In the third statement I am making the point that the goal of a team is to win ballgames, not to score runs, and that a game can be won or lost on offense. If you score 0 runs, you'll never win, and you can always score enough runs to win. This statement holds true with pitching and defense in the opposite direction, and ultimately it can be said that you win because you score enough runs on offense and prevent enough runs on defense -- while you lose because you didn't score enough or prevent enough.

So how's this stat work? It's pretty simple.

First, I find the base-out state for every event on offense in the game (I'll explain at the end of this hole thing why I didn't do pitching and defense -- to simplify, it requires a whole lot more data that I don't have). Using Tangotiger's Run Expectancy Matrix, I find the expected runs scored for each state.

OK, here's where I made another decision I'm thinking a lot of people will disagree with. I figured what the worst possible outcome of each event was, and what the RE was for it. With nobody on and nobody out, the worst possible outcome was one out with nobody on, while with two on and no out, the worst that could happen is a triple play. Obviously there's a greater chance of an out in the first situation than a triple play in the second situation, but I made no adjustment for that. I'm not sure if I should, or how to do so if I should.

The reason I did this is so there would be no negative values. I calculated the value of each event as being the difference between the RE of the outcome and the RE of the "worst possible" outcome. I also calculated the difference between the outcome and the "best possible" outcome -- which is, of course, a home run.

OK, so the next step is to add up the "value" of every event for the team, as well as the total of the difference between the value and best possible value. You then add up these totals for each player.

If the team wins, then each player's "Win Contribution" is the percentage of the total team value (this is why I set the baseline as the worst possible outcome -- so the lowest possible contribution is 0). If they lose, their "Loss Contribution" is the percentage of the team total of runs below the best possible outcome.

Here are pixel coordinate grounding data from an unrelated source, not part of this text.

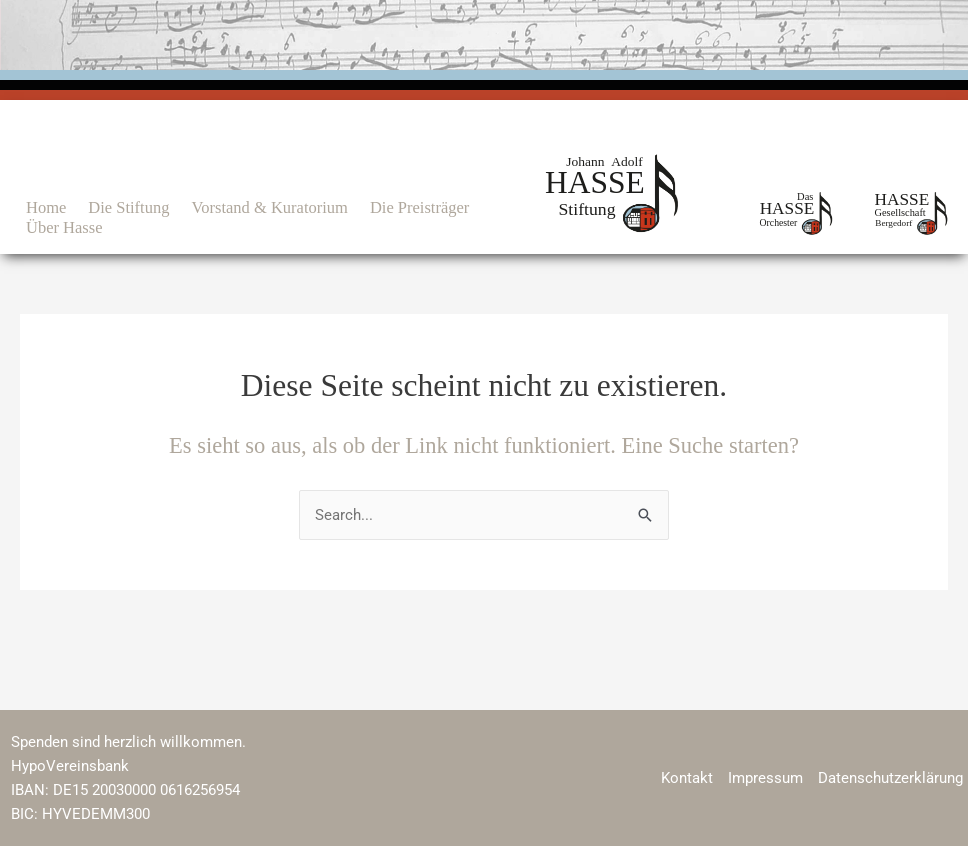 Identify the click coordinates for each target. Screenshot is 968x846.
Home (46, 207)
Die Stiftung (128, 207)
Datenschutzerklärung (890, 778)
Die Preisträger (419, 207)
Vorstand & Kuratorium (269, 207)
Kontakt (687, 778)
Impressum (765, 778)
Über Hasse (64, 227) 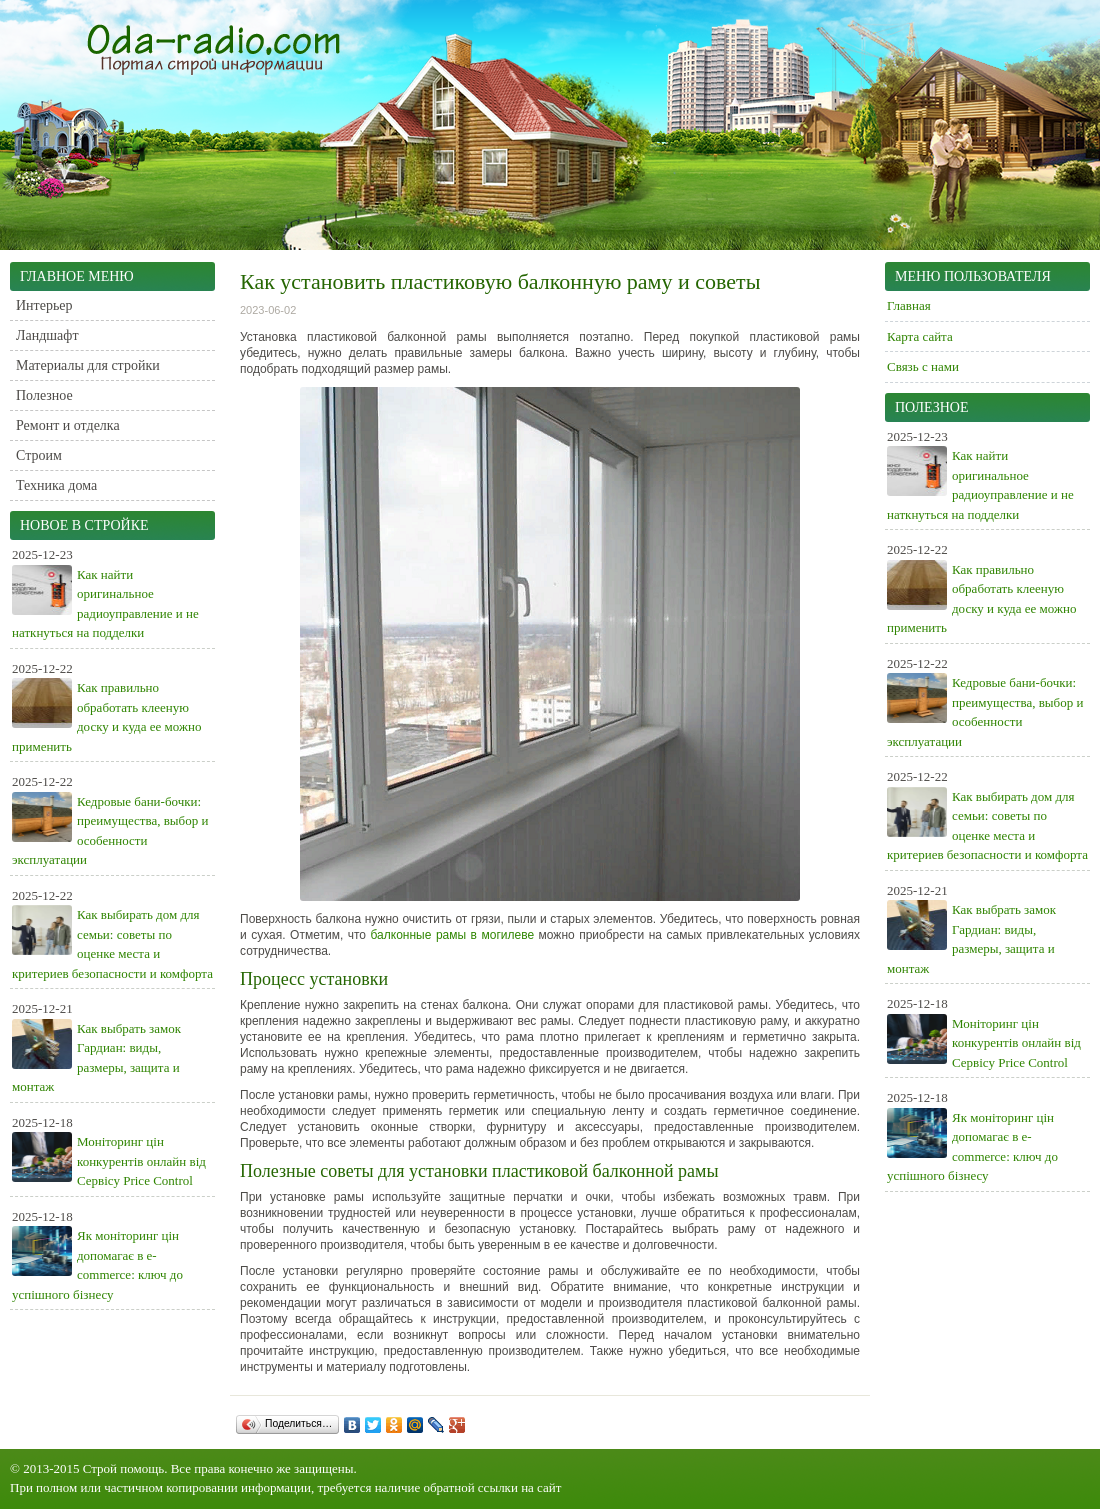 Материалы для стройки (88, 365)
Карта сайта (920, 336)
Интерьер (44, 305)
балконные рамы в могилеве (453, 935)
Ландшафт (47, 335)
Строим (39, 455)
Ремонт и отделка (68, 425)
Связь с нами (923, 366)
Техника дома (56, 485)
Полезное (44, 395)
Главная (909, 305)
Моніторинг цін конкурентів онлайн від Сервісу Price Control (141, 1161) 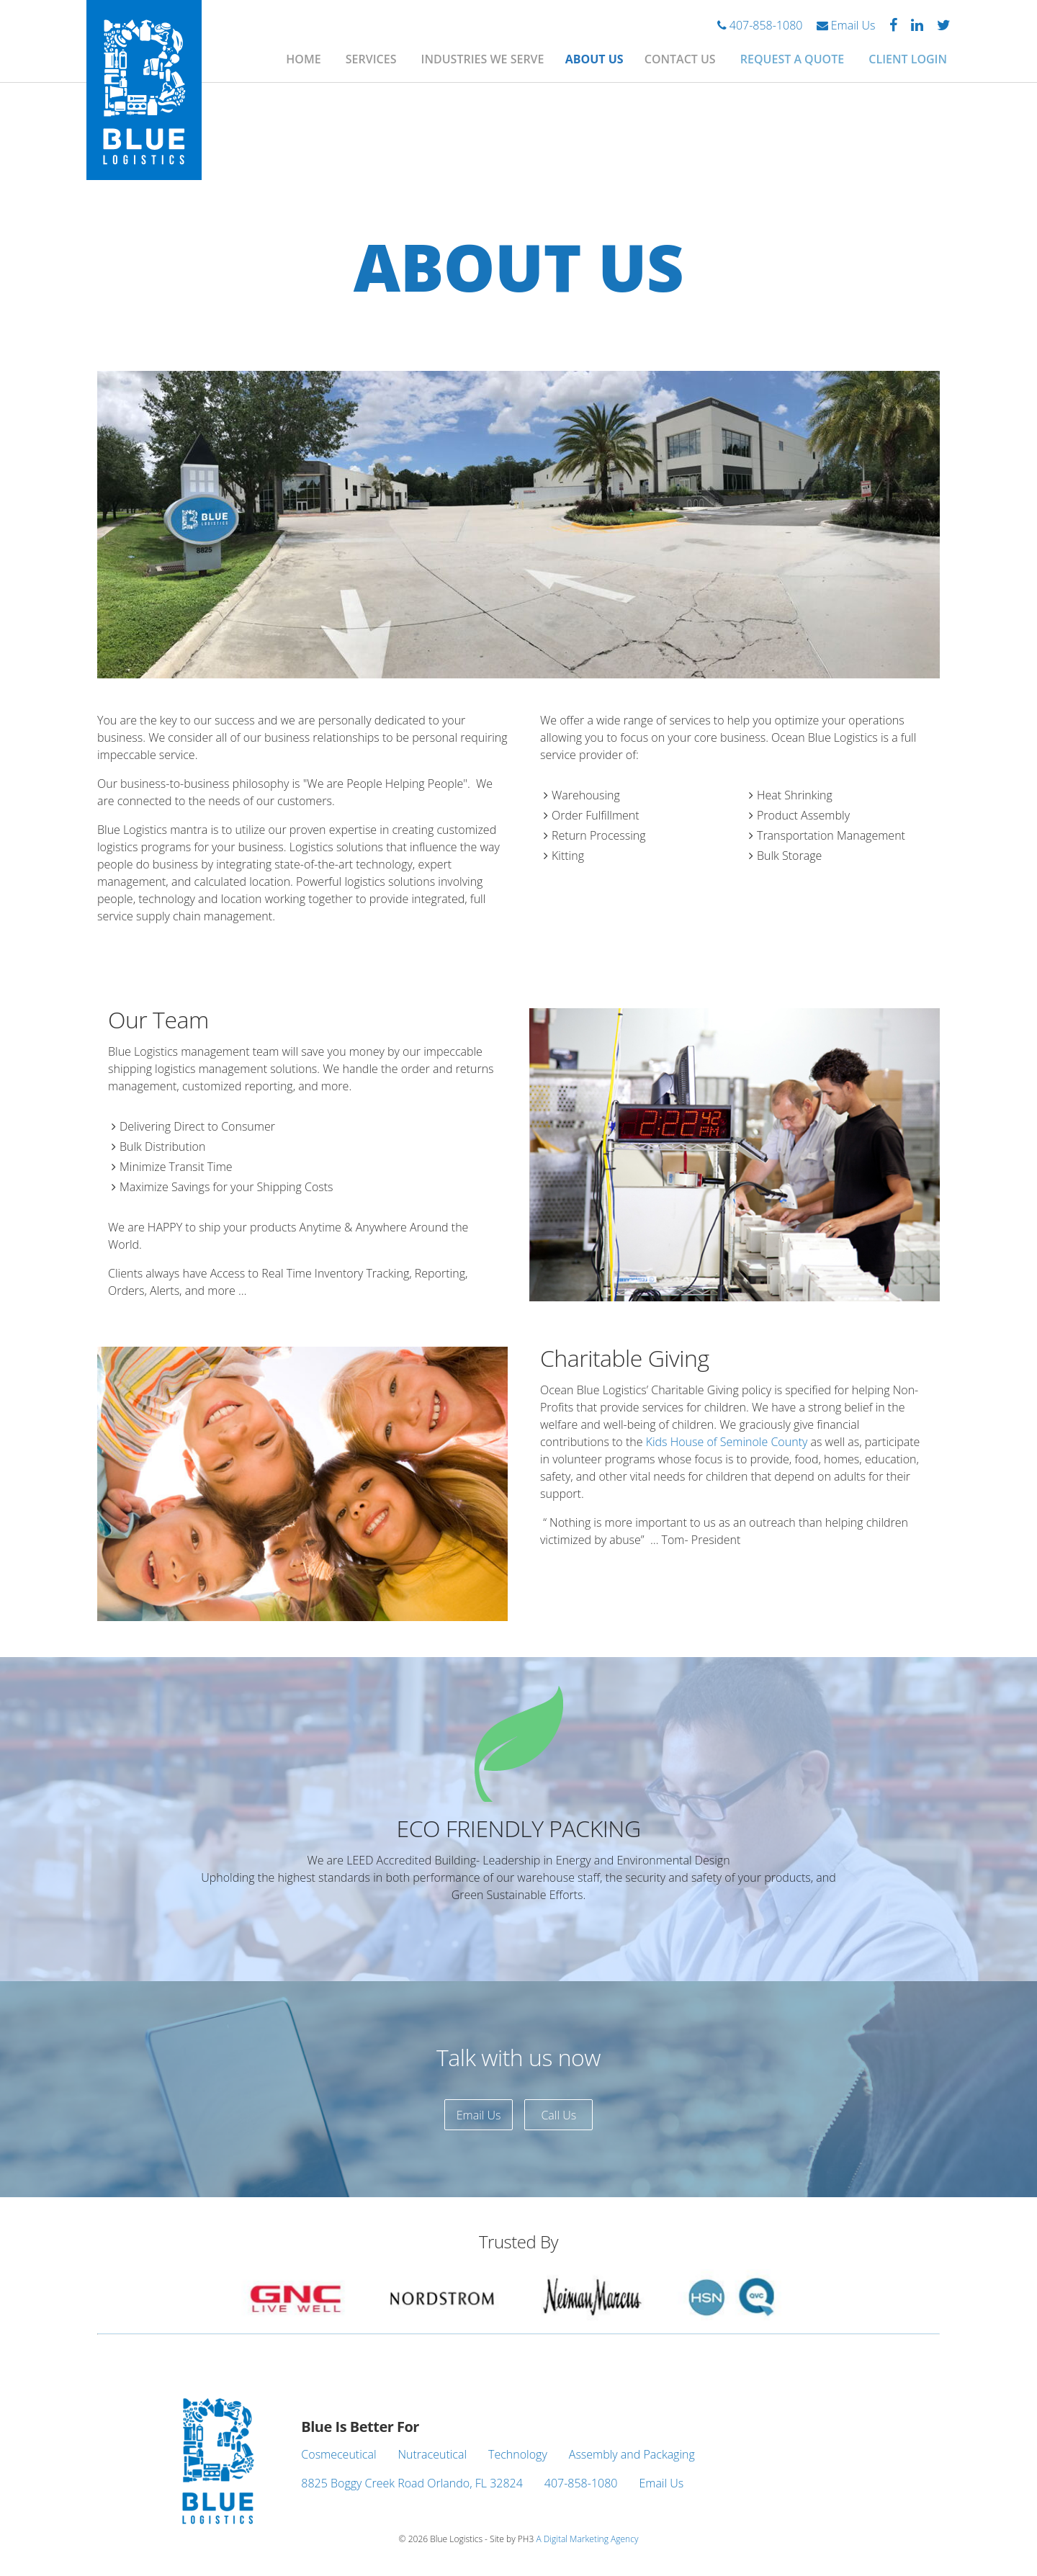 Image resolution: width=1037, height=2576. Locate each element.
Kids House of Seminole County (727, 1442)
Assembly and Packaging (632, 2454)
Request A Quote (792, 59)
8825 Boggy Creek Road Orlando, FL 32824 (411, 2483)
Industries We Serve (482, 59)
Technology (517, 2454)
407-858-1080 (760, 25)
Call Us (558, 2115)
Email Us (846, 25)
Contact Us (680, 59)
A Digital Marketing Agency (587, 2539)
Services (371, 59)
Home (303, 59)
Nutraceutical (432, 2454)
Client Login (907, 59)
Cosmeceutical (338, 2454) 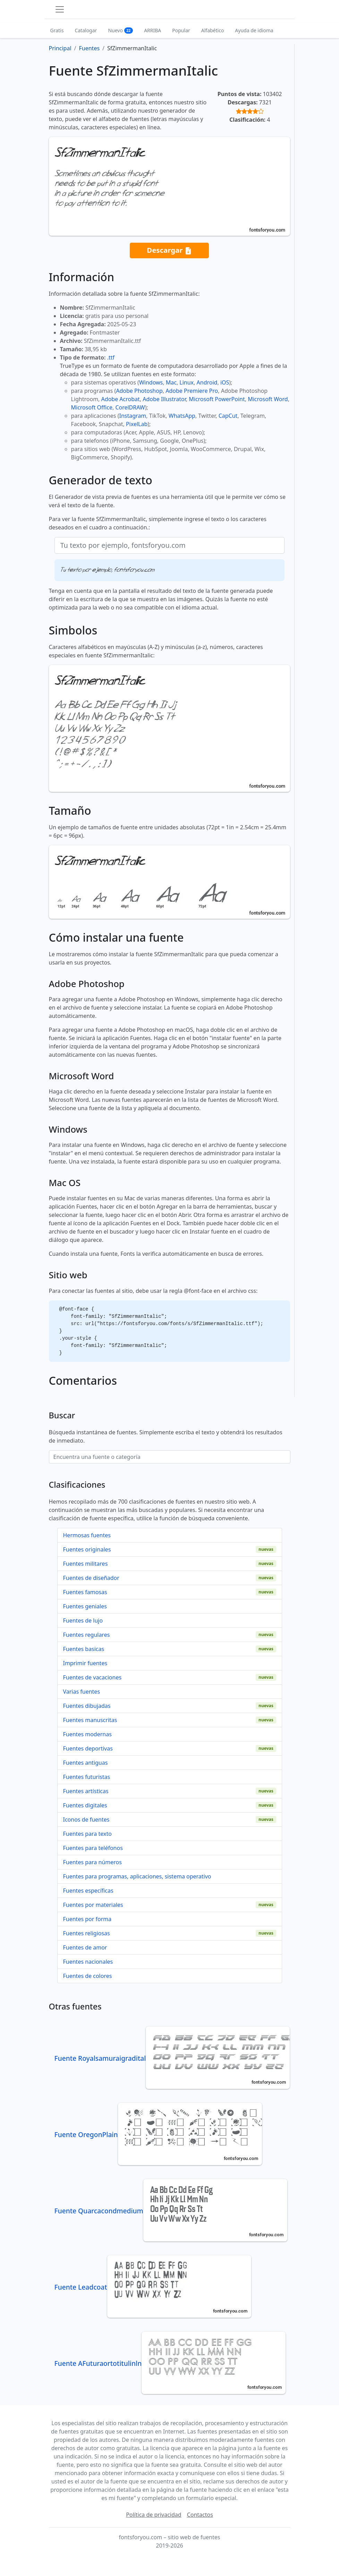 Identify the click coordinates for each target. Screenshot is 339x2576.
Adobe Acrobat (120, 399)
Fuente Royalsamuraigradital (172, 2058)
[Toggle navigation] (59, 9)
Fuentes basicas (83, 1649)
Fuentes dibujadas (87, 1706)
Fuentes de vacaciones (92, 1677)
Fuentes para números (92, 1862)
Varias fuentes (81, 1691)
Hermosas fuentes (87, 1535)
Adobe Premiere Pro (192, 391)
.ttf (111, 357)
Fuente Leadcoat (152, 2287)
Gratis (57, 30)
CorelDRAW (130, 407)
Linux (186, 382)
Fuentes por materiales (93, 1905)
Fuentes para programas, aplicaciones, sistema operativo (137, 1876)
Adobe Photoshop (139, 391)
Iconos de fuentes (86, 1819)
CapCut (228, 416)
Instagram (132, 416)
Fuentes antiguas (85, 1762)
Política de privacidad (153, 2514)
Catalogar (86, 30)
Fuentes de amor (85, 1947)
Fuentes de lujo (83, 1620)
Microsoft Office (91, 407)
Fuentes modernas (87, 1734)
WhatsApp (182, 416)
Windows (151, 382)
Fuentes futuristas (86, 1777)
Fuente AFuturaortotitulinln (170, 2363)
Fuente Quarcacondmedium (170, 2210)
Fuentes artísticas (86, 1791)
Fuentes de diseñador (91, 1578)
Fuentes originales (87, 1549)
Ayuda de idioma (254, 30)
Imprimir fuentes (85, 1663)
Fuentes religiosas (86, 1933)
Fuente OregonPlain (158, 2134)
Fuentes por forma (87, 1919)
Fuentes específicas (88, 1890)
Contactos (200, 2514)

It's pretty simple, though I'm not yet sure how well it works. I've only run it for the Yankees for the first six games, and here are the totals:

Player          Wins Losses
Jorge Posada .356 .455
Hideki Matsui .312 .468
Alex Rodriguez .257 .550
Robinson Cano .219 .380
Derek Jeter .218 .367
Johnny Damon .199 .344
Jason Giambi .158 .476
Bernie Williams .116 .352
Gary Sheffield .086 .537
Miguel Cairo .048 .000
Bubba Crosby .021 .000
Andy Phillips .010 .000
Kelly Stinnett .000 .072
Hopefully, at the end of the season, this will reflect which players contributed most to victories and were most responsible for the defeats. As you can see, currently the most responsible player for the Yankees' defeats is Alex Rodriguez, just ahead of Gary Sheffield, because he's made outs in so many high-RE situations. If you want to convert these numbers to a winning percentage (which is fair), you'll find that no regular has a Pct. over .500 -- which of course isn't surprising. While A-Rod has the most loss contributions, he's also contributed heavily to their wins and his .319 Pct. is not much different than the team's .333, the regular with the worst Pct. is Gary Sheffield, who has been responsible for only about 4.3% of their wins, but 13.4% of their losses.

Now here's why I didn't do pitching and defense: lack of data.

A pitcher's value shouldn't be based on the outcome except for walks, strikeouts and homers. For any ball in play the value should be the expected run value of where he hit the ball -- the difference between that and the outcome goes to the fielder. I suppose I could buy the data from BIS or STATS or something, but that would cost a LOT. I'd then have to parse the data by Base-Out state to find values for each point on the field. I'd love to have the data and time to do that, but for now let's see how nicely this stat works out, then maybe we'll go more in-depth.